While all of this leaves me cold and causes me to recall Michael Jordan’s comment when asked why he wouldn’t support Democrat Harvey Gannt’s 1990s run against Republican Senator Jesse Helms — "Republicans buy sneakers, too" — I find the assault on the idea of the government stepping in and then demanding some oversight comical. But for all the ill-informed idiocy flying around the ether these days, I think the following, which comes from a reasonably prominent NASCAR blog, takes the cake:
 

A lot has changed since the thought of bankruptcy for the big three was just a specter on the horizon. Today, with the help of the astute business minds in Washington, the failure of GM and Chrysler is almost certain. 

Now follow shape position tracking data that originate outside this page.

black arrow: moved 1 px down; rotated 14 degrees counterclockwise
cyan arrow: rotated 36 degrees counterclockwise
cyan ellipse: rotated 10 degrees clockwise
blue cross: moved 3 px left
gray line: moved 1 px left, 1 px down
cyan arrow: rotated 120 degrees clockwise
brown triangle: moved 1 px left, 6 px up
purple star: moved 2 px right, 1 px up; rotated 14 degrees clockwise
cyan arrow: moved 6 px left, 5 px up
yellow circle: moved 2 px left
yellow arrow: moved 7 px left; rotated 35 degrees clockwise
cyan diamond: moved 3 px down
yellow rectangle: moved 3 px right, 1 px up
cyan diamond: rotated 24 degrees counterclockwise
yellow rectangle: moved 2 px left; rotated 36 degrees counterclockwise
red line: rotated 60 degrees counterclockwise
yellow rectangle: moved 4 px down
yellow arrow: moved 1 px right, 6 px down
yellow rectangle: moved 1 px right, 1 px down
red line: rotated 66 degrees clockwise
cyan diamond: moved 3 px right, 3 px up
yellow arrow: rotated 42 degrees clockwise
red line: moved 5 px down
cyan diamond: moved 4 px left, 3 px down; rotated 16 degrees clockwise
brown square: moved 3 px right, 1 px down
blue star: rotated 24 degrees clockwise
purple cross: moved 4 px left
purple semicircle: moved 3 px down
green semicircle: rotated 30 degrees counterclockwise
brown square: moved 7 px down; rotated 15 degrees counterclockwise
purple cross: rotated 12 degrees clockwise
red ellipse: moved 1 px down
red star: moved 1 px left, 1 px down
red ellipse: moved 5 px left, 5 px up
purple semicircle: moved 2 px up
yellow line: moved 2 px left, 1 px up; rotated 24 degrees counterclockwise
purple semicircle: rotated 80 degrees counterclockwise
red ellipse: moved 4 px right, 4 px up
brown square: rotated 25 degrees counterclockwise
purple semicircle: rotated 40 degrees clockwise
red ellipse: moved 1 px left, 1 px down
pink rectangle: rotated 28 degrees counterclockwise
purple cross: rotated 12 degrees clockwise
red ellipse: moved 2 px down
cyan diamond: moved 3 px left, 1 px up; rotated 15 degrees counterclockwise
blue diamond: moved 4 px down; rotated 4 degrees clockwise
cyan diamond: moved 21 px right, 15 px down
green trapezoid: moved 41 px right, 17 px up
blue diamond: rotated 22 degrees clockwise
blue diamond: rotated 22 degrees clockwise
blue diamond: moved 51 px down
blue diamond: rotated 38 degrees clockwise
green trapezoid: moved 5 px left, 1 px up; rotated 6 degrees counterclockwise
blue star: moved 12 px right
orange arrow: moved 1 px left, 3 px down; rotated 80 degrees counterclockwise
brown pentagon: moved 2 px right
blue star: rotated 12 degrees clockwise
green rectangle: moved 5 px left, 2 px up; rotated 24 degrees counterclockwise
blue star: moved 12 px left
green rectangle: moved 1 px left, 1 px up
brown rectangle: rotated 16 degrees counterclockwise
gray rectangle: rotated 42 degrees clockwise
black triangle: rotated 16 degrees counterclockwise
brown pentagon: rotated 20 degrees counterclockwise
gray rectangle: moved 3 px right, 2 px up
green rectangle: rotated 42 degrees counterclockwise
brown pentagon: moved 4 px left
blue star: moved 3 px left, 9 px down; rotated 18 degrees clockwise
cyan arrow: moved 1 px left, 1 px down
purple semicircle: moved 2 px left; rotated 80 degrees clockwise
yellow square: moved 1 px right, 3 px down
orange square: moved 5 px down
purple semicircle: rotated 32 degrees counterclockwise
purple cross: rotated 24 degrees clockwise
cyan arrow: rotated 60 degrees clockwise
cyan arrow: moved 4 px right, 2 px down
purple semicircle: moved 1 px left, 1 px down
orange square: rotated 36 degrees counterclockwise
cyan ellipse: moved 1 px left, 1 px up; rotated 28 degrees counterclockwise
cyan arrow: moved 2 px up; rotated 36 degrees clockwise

The writer goes on to explain just how it is those liberal do-gooders in Washington would set about destroying NASCAR, most of which is pure drivel; be that as it may, there’s one thing I’m just not quite getting in all this: With the help of the astute business minds in Washington, the failure of GM and Chrysler is almost certain. Is the writer serious?

Either the irony is intended — Rick Wagoner and Bob Nardelli have done such a bang up job — or the writer is delusional. Either way, I think Jordan might have been on to something.